Working data »
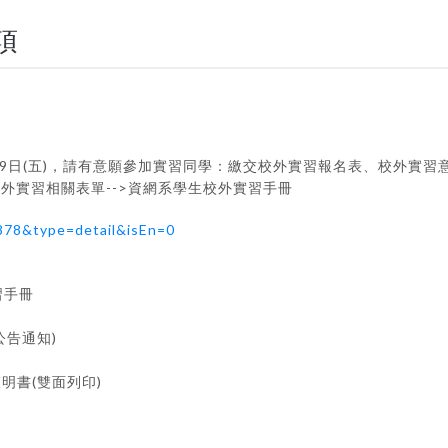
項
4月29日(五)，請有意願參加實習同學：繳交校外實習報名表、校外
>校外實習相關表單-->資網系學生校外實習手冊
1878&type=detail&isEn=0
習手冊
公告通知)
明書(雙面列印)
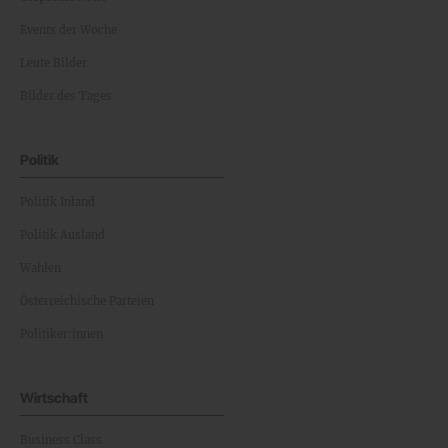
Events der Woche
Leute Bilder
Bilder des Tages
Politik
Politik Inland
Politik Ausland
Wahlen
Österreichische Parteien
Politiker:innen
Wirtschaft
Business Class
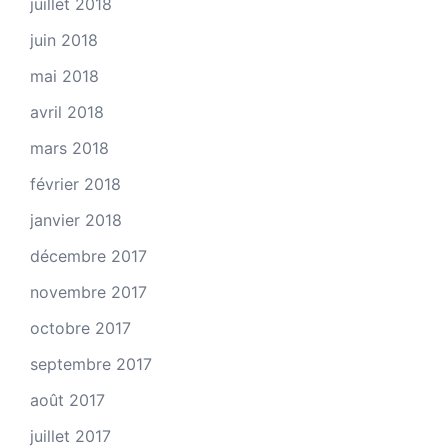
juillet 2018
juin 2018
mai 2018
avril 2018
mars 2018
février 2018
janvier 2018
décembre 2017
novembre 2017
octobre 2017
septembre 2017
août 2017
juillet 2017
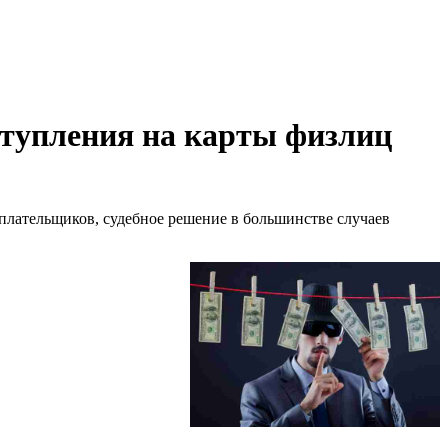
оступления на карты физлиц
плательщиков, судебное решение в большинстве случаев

--

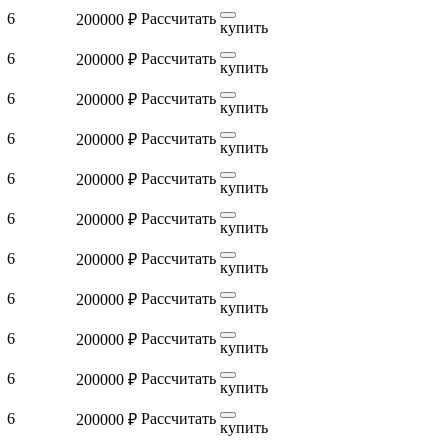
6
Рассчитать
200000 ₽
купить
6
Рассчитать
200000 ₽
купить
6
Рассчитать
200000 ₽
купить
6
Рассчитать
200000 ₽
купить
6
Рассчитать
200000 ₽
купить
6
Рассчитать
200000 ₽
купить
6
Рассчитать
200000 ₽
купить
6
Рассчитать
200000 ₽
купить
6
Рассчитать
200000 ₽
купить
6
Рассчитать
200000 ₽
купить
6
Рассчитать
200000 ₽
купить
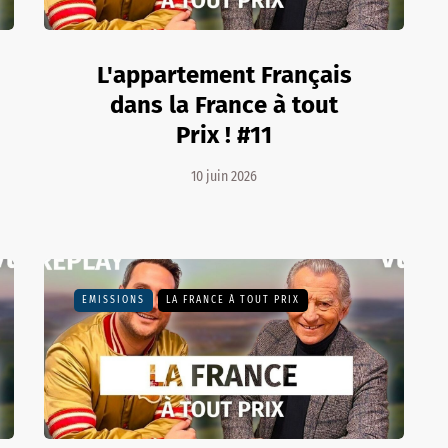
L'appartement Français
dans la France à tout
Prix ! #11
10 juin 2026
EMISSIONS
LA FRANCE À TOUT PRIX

--

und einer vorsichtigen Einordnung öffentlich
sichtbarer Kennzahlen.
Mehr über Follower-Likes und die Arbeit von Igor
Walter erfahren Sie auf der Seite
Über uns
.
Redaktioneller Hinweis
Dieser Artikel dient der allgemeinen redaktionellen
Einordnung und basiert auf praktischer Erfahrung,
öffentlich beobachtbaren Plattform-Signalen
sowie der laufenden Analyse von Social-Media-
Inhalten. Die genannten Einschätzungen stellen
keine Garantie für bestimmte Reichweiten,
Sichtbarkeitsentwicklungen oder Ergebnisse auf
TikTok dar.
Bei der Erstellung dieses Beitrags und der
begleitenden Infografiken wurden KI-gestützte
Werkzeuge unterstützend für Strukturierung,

Your objective »
Using the records above, copy word for word the line with "Inhalten. Die genannten", the line with "Werkzeuge unterstützend für", and every line between them.

Final answer »
Inhalten. Die genannten Einschätzungen stellen
keine Garantie für bestimmte Reichweiten,
Sichtbarkeitsentwicklungen oder Ergebnisse auf
TikTok dar.
Bei der Erstellung dieses Beitrags und der
begleitenden Infografiken wurden KI-gestützte
Werkzeuge unterstützend für Strukturierung,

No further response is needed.